Browsing by Subject "acoustics"

Sound travels faster and further in water than in air while electromagnetic radiation, among it visible light, attenuates fast. Marine animals have adapted to use sound in foraging, predator avoidance, orientation and communication with conspecifics. The underwater soundscape of the Baltic Sea remains largely undiscovered. The area is a unique acoustic environment due to its variant hydrography, broken coastline, shallowness, low salinity and the resulting strong stratifications. The harbor porpoise (Phocoena phocoena) is the only cetacean inhabiting the area, and its Baltic Sea subpopulation is critically endangered. This work is based on first sound pressure measurements of BIAS (Baltic Sea Information on the Acoustic Soundscape) -project by Finnish Environment Institute and other project participants. Measured sound pressure levels are compared to weather and shipping observations to collect information about the contributions of natural and anthropogenic sound sources to underwater sound pressure levels in the Baltic Sea. In addition porpoise observations collected at the Universities of Southern Denmark and Århus are compared to measured sound pressure levels and shipping data to examine if increased noise levels or increased shipping activity have an impact on harbor porpoise echolocation activity.

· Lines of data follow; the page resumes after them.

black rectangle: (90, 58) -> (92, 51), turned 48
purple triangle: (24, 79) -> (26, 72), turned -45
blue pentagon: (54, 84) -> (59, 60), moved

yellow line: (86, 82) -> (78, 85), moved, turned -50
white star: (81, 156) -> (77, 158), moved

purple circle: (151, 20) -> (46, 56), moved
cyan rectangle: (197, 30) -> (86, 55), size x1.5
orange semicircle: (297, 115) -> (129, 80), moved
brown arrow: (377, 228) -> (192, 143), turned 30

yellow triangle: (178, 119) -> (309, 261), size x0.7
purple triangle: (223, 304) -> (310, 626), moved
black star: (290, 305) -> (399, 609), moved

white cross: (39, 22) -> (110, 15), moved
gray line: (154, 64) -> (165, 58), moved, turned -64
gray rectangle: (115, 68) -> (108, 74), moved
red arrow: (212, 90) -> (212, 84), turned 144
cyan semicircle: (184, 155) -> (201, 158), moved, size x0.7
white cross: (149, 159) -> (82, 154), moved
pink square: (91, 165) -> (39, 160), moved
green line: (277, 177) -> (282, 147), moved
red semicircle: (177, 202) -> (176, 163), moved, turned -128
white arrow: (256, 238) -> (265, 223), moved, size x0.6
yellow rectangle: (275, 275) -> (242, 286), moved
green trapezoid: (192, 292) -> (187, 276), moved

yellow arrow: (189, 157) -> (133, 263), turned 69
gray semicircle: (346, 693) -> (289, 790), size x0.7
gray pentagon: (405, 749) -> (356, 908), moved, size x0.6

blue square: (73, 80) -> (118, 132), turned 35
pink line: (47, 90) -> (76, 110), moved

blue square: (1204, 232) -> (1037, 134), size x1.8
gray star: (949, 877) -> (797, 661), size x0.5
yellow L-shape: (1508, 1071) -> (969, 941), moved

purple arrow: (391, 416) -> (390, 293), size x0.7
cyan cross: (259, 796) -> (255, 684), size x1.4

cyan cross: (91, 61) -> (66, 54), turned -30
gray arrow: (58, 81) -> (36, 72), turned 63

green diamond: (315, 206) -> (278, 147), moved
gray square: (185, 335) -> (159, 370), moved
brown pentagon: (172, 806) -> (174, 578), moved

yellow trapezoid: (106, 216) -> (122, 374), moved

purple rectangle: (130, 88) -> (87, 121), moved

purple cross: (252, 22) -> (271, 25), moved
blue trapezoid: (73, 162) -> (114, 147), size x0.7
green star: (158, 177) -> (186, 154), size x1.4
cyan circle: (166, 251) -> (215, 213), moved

The results show that at the Gulf of Finland both weather and shipping drive the levels of ambient noise at low frequencies (63 and 125 Hz third-octave bands). However the sound pressure levels caused by ships near the stations (up to 5 km) always exceeded all natural variation. Increased sound pressure levels and ship proximity seemed to have an impact on porpoise activity at the area. When a ship was very close (2 km), the registrations of porpoise echolocation clicks decreased with decreasing proximity to ship. On the other hand during spring months an increase in porpoise echolocation was recorded in relation to increased sound pressure levels, which might indicate the porpoises compensating to increased background noise by echolocating more frequently or loudly.